§ Records for the exercise:
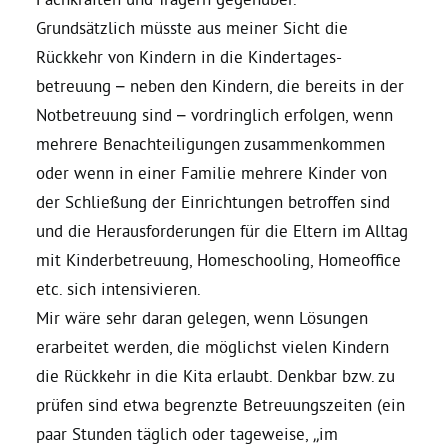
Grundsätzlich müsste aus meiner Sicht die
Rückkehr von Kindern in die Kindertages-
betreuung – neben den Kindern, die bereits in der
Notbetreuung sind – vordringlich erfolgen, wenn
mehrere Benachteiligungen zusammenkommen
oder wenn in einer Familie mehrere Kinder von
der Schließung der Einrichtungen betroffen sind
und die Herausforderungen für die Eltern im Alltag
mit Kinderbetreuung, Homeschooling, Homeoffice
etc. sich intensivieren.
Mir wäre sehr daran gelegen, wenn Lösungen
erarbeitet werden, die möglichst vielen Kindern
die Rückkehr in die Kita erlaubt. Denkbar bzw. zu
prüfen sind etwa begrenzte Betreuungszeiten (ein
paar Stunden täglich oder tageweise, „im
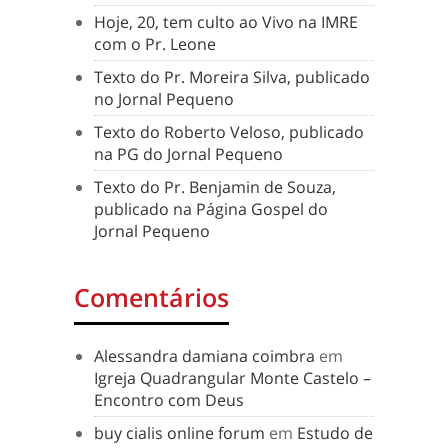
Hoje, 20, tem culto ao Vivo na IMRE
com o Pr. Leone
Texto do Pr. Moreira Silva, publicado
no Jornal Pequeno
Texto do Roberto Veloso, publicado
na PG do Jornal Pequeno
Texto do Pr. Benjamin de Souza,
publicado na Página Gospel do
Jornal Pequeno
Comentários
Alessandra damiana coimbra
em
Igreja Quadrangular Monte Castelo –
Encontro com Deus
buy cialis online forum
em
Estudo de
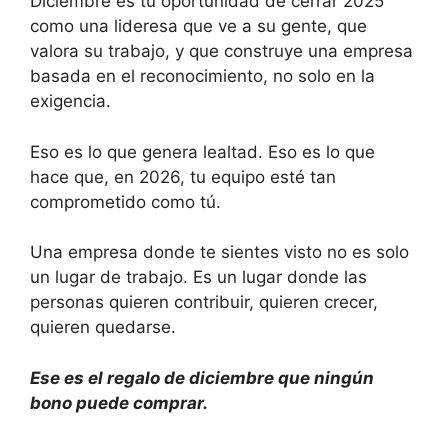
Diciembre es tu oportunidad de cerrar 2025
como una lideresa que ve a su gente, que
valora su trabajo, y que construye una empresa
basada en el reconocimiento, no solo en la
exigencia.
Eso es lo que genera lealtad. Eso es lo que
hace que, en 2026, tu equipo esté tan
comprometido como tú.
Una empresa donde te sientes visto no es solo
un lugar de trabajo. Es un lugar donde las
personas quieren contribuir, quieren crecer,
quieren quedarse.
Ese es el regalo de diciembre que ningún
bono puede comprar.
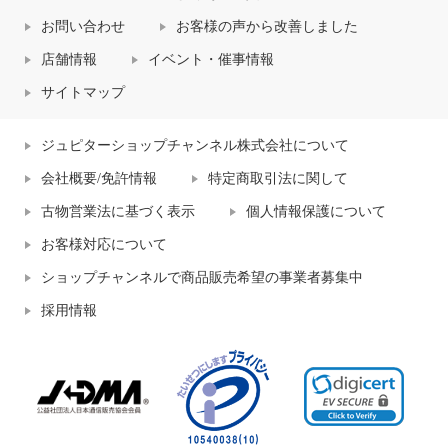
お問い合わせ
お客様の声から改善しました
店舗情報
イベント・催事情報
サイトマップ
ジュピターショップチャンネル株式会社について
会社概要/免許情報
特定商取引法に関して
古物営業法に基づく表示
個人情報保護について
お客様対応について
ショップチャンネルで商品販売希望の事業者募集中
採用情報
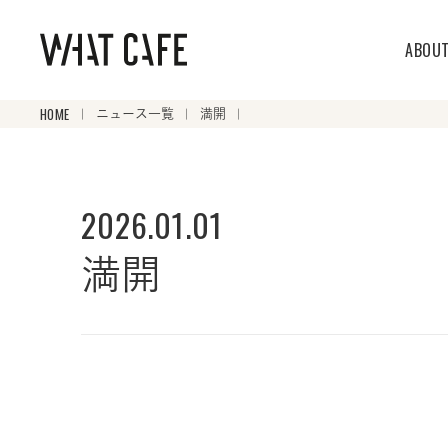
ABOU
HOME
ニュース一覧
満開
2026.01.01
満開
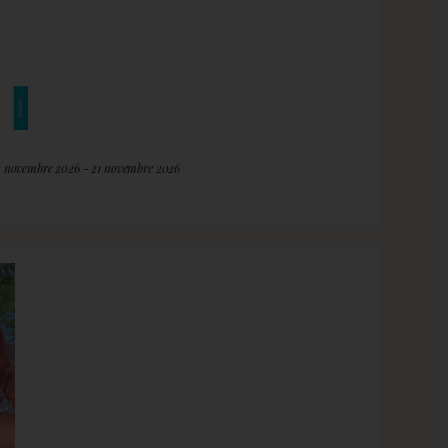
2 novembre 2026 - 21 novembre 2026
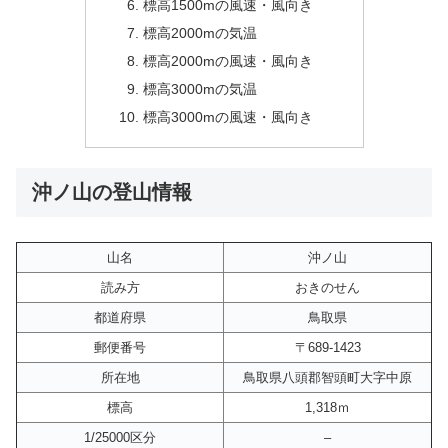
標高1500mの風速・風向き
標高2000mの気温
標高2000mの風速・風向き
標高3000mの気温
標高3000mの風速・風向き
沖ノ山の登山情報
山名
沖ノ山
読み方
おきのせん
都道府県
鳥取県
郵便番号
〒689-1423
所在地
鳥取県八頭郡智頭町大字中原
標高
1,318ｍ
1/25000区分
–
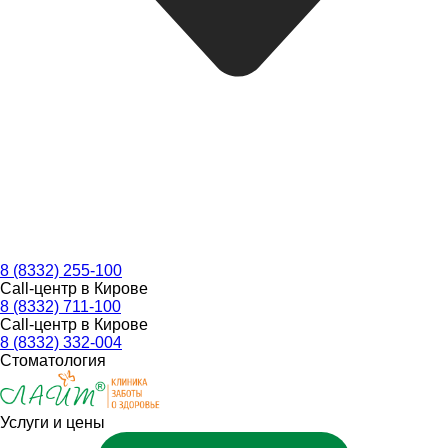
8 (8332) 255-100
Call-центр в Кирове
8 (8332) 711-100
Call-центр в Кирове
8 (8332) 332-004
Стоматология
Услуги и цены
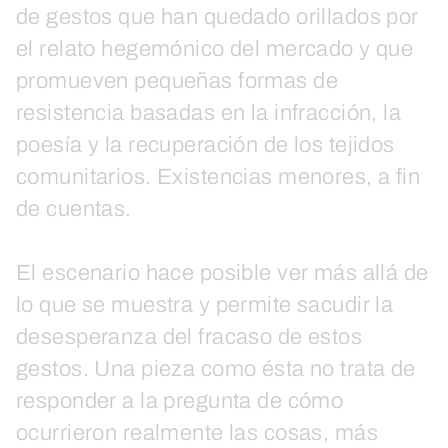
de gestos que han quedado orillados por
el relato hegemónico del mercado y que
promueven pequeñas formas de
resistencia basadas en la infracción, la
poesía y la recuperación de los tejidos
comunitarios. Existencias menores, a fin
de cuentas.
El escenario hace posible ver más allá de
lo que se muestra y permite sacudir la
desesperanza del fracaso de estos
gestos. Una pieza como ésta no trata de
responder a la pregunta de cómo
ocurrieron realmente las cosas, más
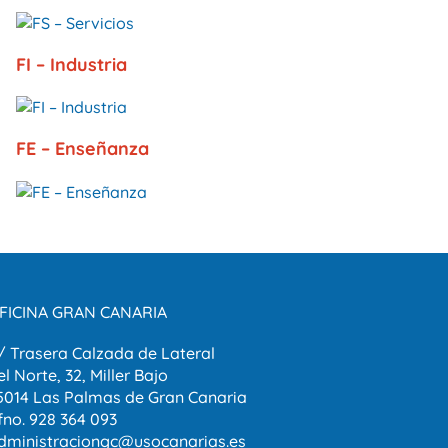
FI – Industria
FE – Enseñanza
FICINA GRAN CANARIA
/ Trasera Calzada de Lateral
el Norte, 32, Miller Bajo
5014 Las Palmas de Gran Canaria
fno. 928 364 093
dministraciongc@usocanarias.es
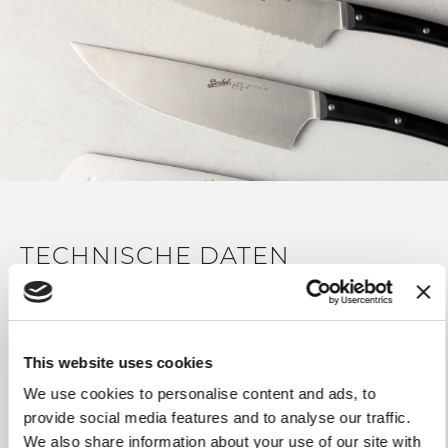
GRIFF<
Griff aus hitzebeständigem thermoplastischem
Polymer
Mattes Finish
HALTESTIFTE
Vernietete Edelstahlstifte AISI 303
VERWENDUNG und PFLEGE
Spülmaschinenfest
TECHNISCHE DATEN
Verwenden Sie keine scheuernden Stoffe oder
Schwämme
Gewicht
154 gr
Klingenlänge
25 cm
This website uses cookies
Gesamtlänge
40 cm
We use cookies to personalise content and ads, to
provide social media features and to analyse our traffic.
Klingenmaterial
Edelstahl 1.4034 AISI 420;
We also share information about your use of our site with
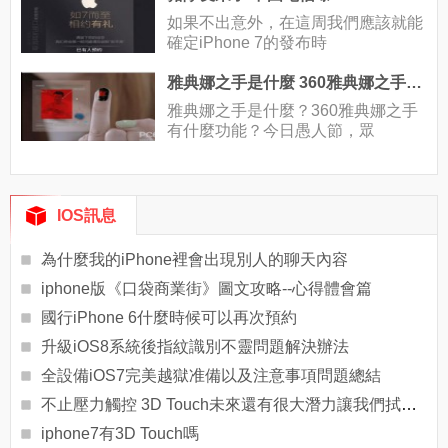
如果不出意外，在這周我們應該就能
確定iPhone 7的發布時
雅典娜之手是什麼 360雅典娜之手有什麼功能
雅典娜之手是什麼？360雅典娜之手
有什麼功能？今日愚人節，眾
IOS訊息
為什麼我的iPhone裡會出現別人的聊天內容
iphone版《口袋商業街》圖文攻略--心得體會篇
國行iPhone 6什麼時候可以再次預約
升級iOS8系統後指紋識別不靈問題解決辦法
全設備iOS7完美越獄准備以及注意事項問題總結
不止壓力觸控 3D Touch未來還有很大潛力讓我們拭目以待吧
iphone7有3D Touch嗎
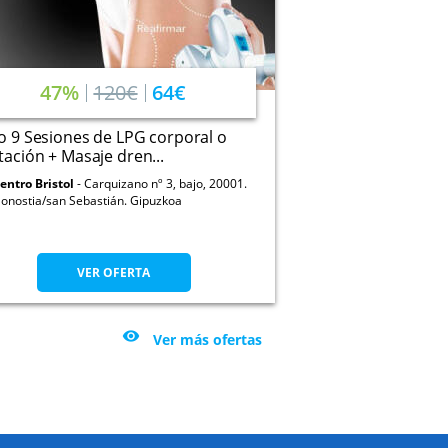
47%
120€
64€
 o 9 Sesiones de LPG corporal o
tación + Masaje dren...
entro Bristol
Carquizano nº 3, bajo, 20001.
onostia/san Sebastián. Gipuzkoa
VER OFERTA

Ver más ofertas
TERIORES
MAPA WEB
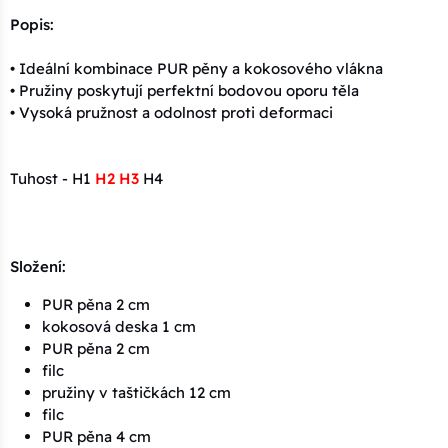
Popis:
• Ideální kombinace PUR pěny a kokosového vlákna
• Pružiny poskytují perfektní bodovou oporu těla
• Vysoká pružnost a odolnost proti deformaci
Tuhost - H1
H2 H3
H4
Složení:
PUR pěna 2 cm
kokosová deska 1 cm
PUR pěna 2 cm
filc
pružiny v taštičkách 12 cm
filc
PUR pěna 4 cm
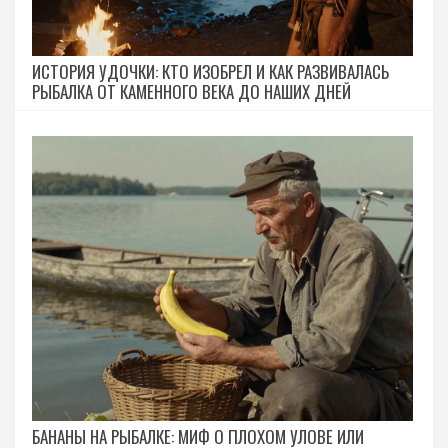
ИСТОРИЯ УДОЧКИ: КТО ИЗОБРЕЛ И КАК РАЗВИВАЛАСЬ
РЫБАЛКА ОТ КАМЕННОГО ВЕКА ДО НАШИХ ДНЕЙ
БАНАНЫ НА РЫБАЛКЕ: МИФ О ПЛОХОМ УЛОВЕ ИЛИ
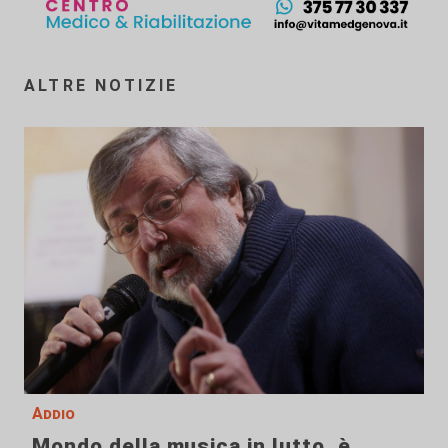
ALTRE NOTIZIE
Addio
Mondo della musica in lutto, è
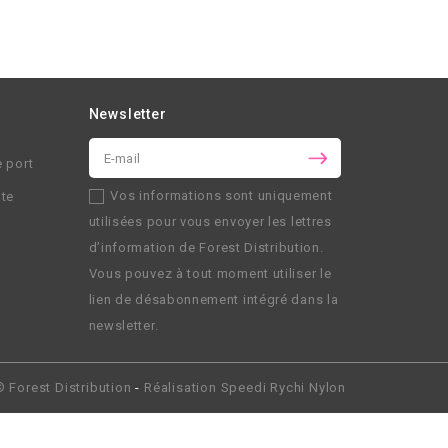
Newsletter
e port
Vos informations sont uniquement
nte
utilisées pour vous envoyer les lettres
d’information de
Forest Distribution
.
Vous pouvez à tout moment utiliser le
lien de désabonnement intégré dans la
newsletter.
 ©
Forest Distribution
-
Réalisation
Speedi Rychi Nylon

§ The problem: Without the pictures, copy the material exactly as given.

§ Task solution:
Grundsätzlich müsste aus meiner Sicht die
Rückkehr von Kindern in die Kindertages-
betreuung – neben den Kindern, die bereits in der
Notbetreuung sind – vordringlich erfolgen, wenn
mehrere Benachteiligungen zusammenkommen
oder wenn in einer Familie mehrere Kinder von
der Schließung der Einrichtungen betroffen sind
und die Herausforderungen für die Eltern im Alltag
mit Kinderbetreuung, Homeschooling, Homeoffice
etc. sich intensivieren.
Mir wäre sehr daran gelegen, wenn Lösungen
erarbeitet werden, die möglichst vielen Kindern
die Rückkehr in die Kita erlaubt. Denkbar bzw. zu
prüfen sind etwa begrenzte Betreuungszeiten (ein
paar Stunden täglich oder tageweise, „im
Hoje, 20, tem culto ao Vivo na IMRE
com o Pr. Leone
Texto do Pr. Moreira Silva, publicado
no Jornal Pequeno
Texto do Roberto Veloso, publicado
na PG do Jornal Pequeno
Texto do Pr. Benjamin de Souza,
publicado na Página Gospel do
Jornal Pequeno
Comentários
Alessandra damiana coimbra
em
Igreja Quadrangular Monte Castelo –
Encontro com Deus
buy cialis online forum
em
Estudo de
Diciembre es tu oportunidad de cerrar 2025
como una lideresa que ve a su gente, que
valora su trabajo, y que construye una empresa
basada en el reconocimiento, no solo en la
exigencia.
Eso es lo que genera lealtad. Eso es lo que
hace que, en 2026, tu equipo esté tan
comprometido como tú.
Una empresa donde te sientes visto no es solo
un lugar de trabajo. Es un lugar donde las
personas quieren contribuir, quieren crecer,
quieren quedarse.
Ese es el regalo de diciembre que ningún
bono puede comprar.
お問い合わせ
お客様の声から改善しました
店舗情報
イベント・催事情報
サイトマップ
ジュピターショップチャンネル株式会社について
会社概要/免許情報
特定商取引法に関して
古物営業法に基づく表示
個人情報保護について
お客様対応について
ショップチャンネルで商品販売希望の事業者募集中
採用情報
ABOU
HOME
ニュース一覧
満開
2026.01.01
満開
2 novembre 2026 - 21 novembre 2026
標高1500mの風速・風向き
標高2000mの気温
標高2000mの風速・風向き
標高3000mの気温
標高3000mの風速・風向き
沖ノ山の登山情報
山名
沖ノ山
読み方
おきのせん
都道府県
鳥取県
郵便番号
〒689-1423
所在地
鳥取県八頭郡智頭町大字中原
標高
1,318ｍ
1/25000区分
–
8 (8332) 255-100
Call-центр в Кирове
8 (8332) 711-100
Call-центр в Кирове
8 (8332) 332-004
Стоматология
Услуги и цены
de gestos que han quedado orillados por
el relato hegemónico del mercado y que
promueven pequeñas formas de
resistencia basadas en la infracción, la
poesía y la recuperación de los tejidos
comunitarios. Existencias menores, a fin
de cuentas.
El escenario hace posible ver más allá de
lo que se muestra y permite sacudir la
desesperanza del fracaso de estos
gestos. Una pieza como ésta no trata de
responder a la pregunta de cómo
ocurrieron realmente las cosas, más
FI – Industria
FE – Enseñanza
FICINA GRAN CANARIA
/ Trasera Calzada de Lateral
el Norte, 32, Miller Bajo
5014 Las Palmas de Gran Canaria
fno. 928 364 093
dministraciongc@usocanarias.es
GRIFF<
Griff aus hitzebeständigem thermoplastischem
Polymer
Mattes Finish
HALTESTIFTE
Vernietete Edelstahlstifte AISI 303
VERWENDUNG und PFLEGE
Spülmaschinenfest
TECHNISCHE DATEN
Verwenden Sie keine scheuernden Stoffe oder
Schwämme
Gewicht
154 gr
Klingenlänge
25 cm
This website uses cookies
Gesamtlänge
40 cm
We use cookies to personalise content and ads, to
provide social media features and to analyse our traffic.
Klingenmaterial
Edelstahl 1.4034 AISI 420;
We also share information about your use of our site with
如果不出意外，在這周我們應該就能
確定iPhone 7的發布時
雅典娜之手是什麼 360雅典娜之手有什麼功能
雅典娜之手是什麼？360雅典娜之手
有什麼功能？今日愚人節，眾
IOS訊息
為什麼我的iPhone裡會出現別人的聊天內容
iphone版《口袋商業街》圖文攻略--心得體會篇
國行iPhone 6什麼時候可以再次預約
升級iOS8系統後指紋識別不靈問題解決辦法
全設備iOS7完美越獄准備以及注意事項問題總結
不止壓力觸控 3D Touch未來還有很大潛力讓我們拭目以待吧
iphone7有3D Touch嗎
47%
120€
64€
 o 9 Sesiones de LPG corporal o
tación + Masaje dren...
entro Bristol
Carquizano nº 3, bajo, 20001.
onostia/san Sebastián. Gipuzkoa
VER OFERTA

Ver más ofertas
TERIORES
MAPA WEB
Popis:
• Ideální kombinace PUR pěny a kokosového vlákna
• Pružiny poskytují perfektní bodovou oporu těla
• Vysoká pružnost a odolnost proti deformaci
Tuhost - H1
H2 H3
H4
Složení:
PUR pěna 2 cm
kokosová deska 1 cm
PUR pěna 2 cm
filc
pružiny v taštičkách 12 cm
filc
PUR pěna 4 cm
ИСТОРИЯ УДОЧКИ: КТО ИЗОБРЕЛ И КАК РАЗВИВАЛАСЬ
РЫБАЛКА ОТ КАМЕННОГО ВЕКА ДО НАШИХ ДНЕЙ
БАНАНЫ НА РЫБАЛКЕ: МИФ О ПЛОХОМ УЛОВЕ ИЛИ
ALTRE NOTIZIE
Addio
Mondo della musica in lutto, è
Newsletter
e port
Vos informations sont uniquement
nte
utilisées pour vous envoyer les lettres
d’information de
Forest Distribution
.
Vous pouvez à tout moment utiliser le
lien de désabonnement intégré dans la
newsletter.
 ©
Forest Distribution
-
Réalisation
Speedi Rychi Nylon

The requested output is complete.